In a guest post for Fintech Focus, Daniel Marcus, Global Head of Strategy and Business Development at Tradition, highlights why naysayers predicting the decline of voice trading are failing to see the crucial role it plays in the new digital age of hybrid trading.
The argument that voice brokering has diminished and that the choice between voice trading and electronic trading is binary, and one must compete with the other in the modern trading ecosystem, is inaccurate. Whilst it is true that liquidity available on electronic trading platforms has continued to rise significantly over the past few years, the continued claim that voice brokerage is dying as a result is exaggerated.
If we consider the OTC derivatives market as an example, transactions are generally designed to hedge exposure and are therefore risk reducing. Accordingly, they often involve high-value (therefore notional amounts that are on average significantly larger than those traded on electronic venues) multi-leg transactions with varying degrees of liquidity and participation which require specific tailoring to meet the needs of individual participants. Using a purely electronic market to facilitate such trades would be challenging and potentially significantly increase the market impact for participants.

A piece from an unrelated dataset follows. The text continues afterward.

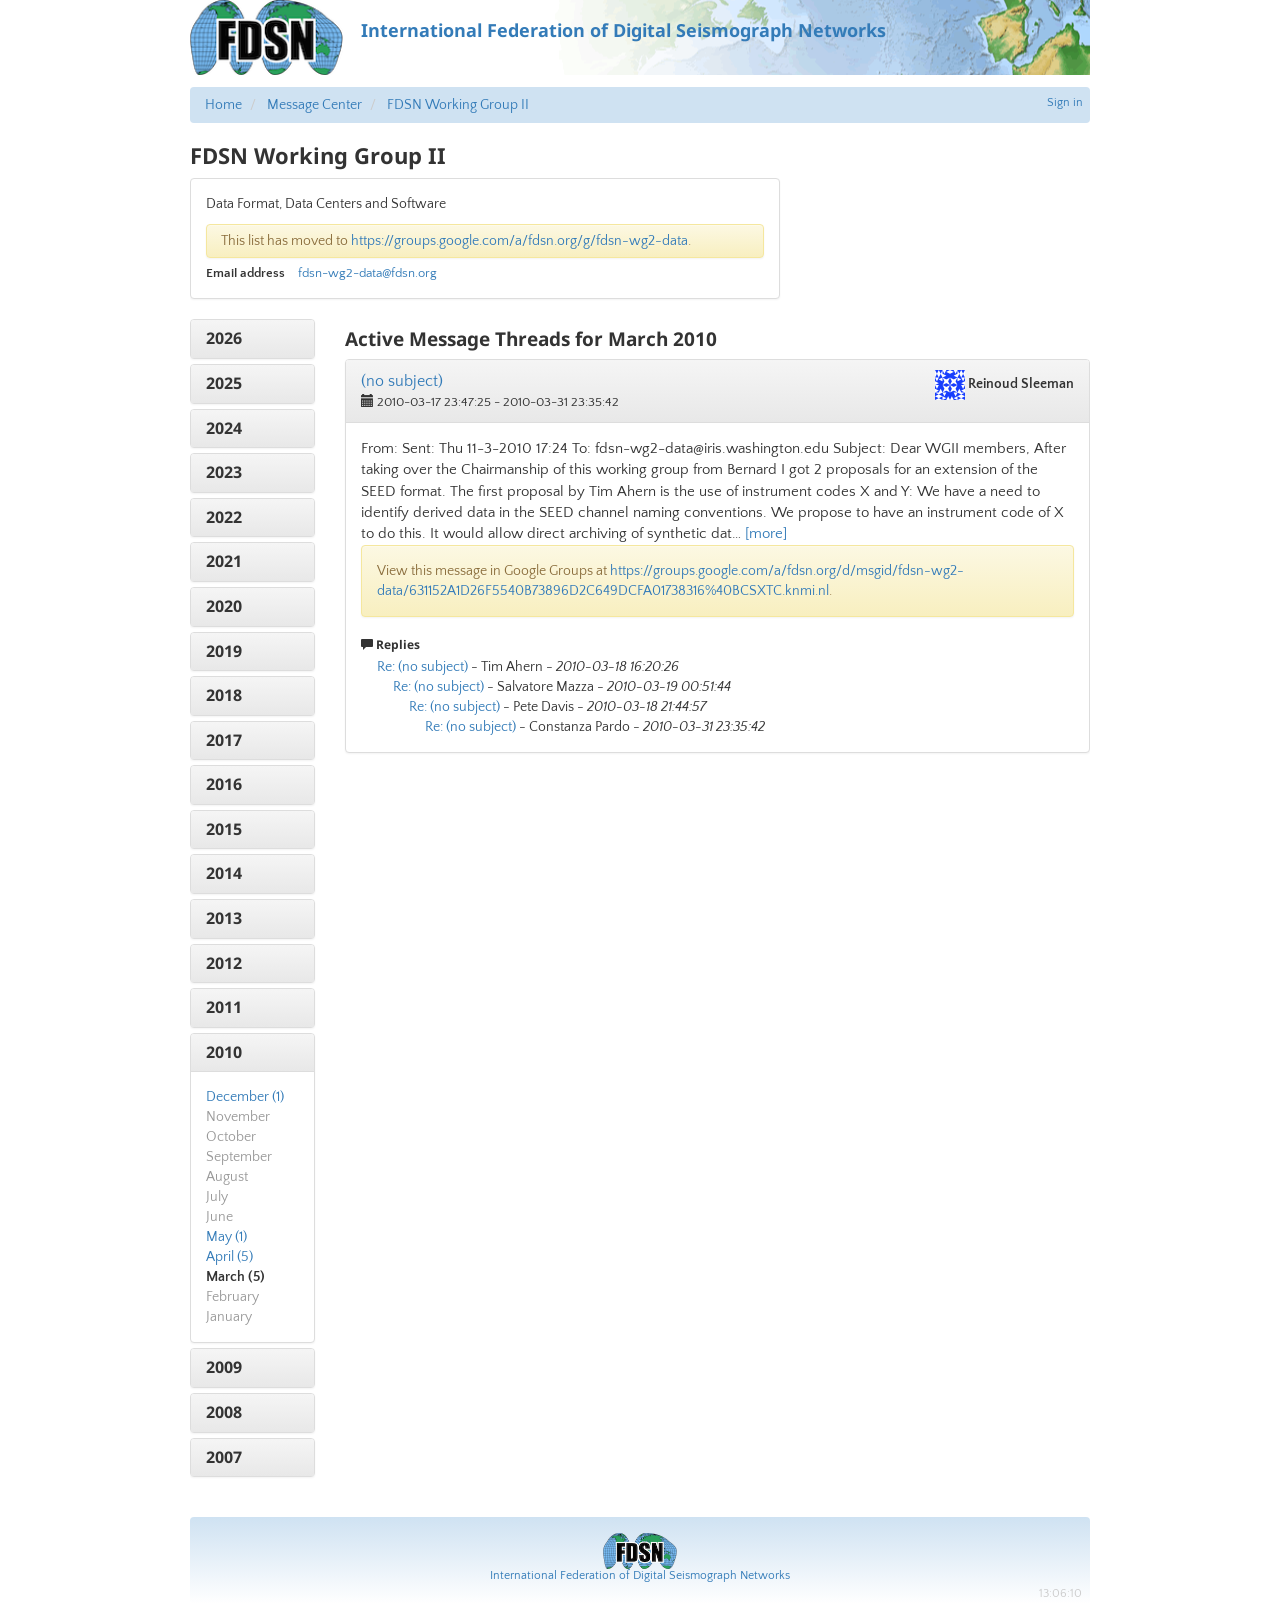 The image size is (1280, 1604). I want to click on https://groups.google.com/a/fdsn.org/g/fdsn-wg2-data, so click(519, 241).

Tradition believes that in relevant non-commoditised OTC markets the choice is not a simple case of using one or the other, but rather, a hybrid model that combines voice and electronic liquidity/trading. This allows participants to benefit from the best of both worlds – taking the transparency, high quality market data and efficiency of electronic platforms and combining it with the customisability of voice arrangement through interaction with screen-based liquidity. By way of example the success of our OTC derivatives platform, Trad-X, and similar competitive platforms, particularly in the US, is testament to the fact that this model not only works, but also demonstrates, through their performance in terms of market share, the growing demand for flexible execution methods amongst market participants.

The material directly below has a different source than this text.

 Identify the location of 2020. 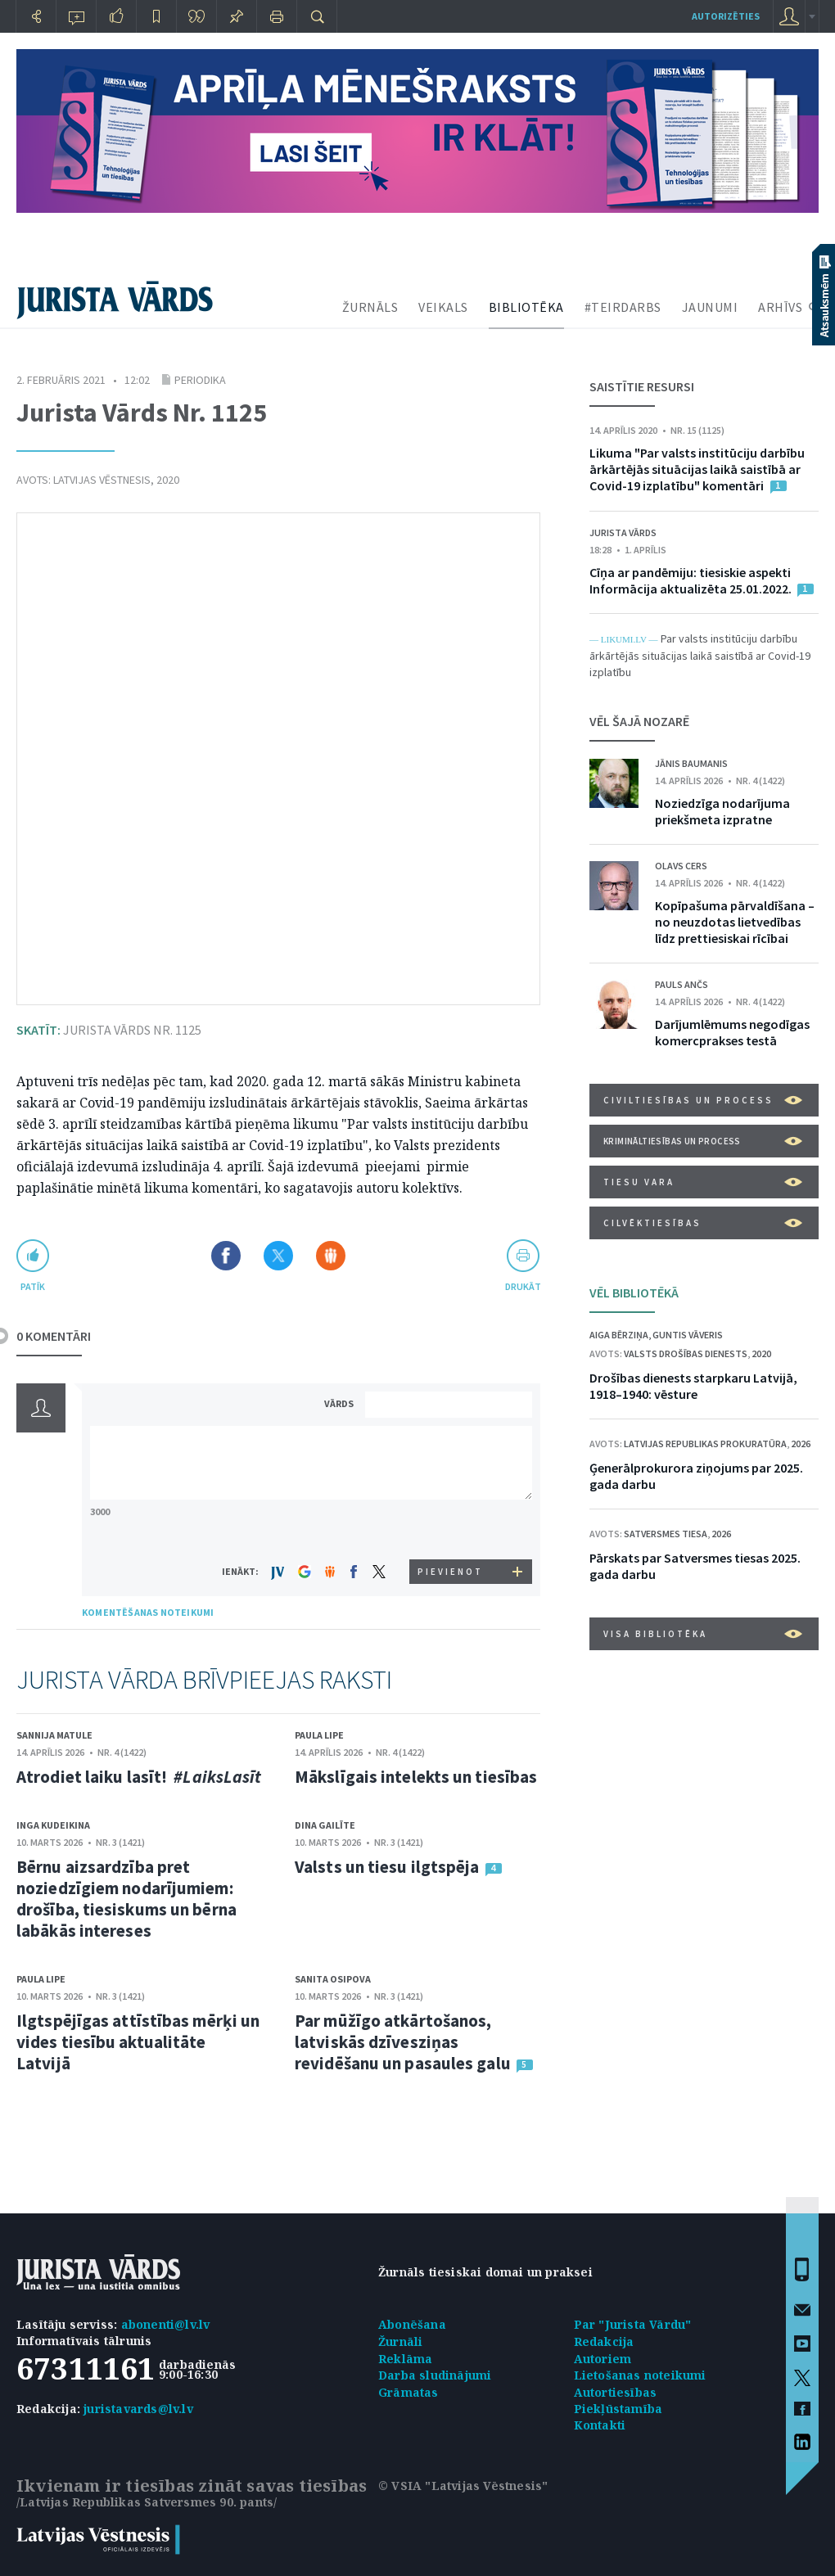 (167, 479).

Another major advantage of hybrid markets is that the electronification of orders creates an audit trail. This allows for the capture of order and trade data that can then be utilised to address market issues. Take the example of the swap rate benchmark. This was previously based on indicative pricing, and was deemed vulnerable to manipulation. However, ICE Benchmark Administration now calculates the swap rate using irrefutable reference data based on actual firm bids/ offers and trades- something which was previously unheard of.

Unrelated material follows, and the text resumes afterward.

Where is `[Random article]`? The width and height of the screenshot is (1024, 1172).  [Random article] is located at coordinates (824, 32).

The fact is, voice broking and electronic trading complement each other well and necessarily so. There is no doubt that in non-commoditised OTC market products execution ecosystem, the fact that both have for the last few years, currently and will continue to exist symbiotically in most areas (Rates, Credit and FX Derivatives being prime examples) is the reason these markets have been able to function so well during the on-going development of global regulatory reform. Despite the potential negative implications on liquidity driven by huge change in market structure, brokers, in combination with our highly efficient and effective hybrid marketplaces have ensured liquidity continues to be of the highest quality available to our market participants.
It’s about time the industry as a whole realised the benefits of this perfect combination.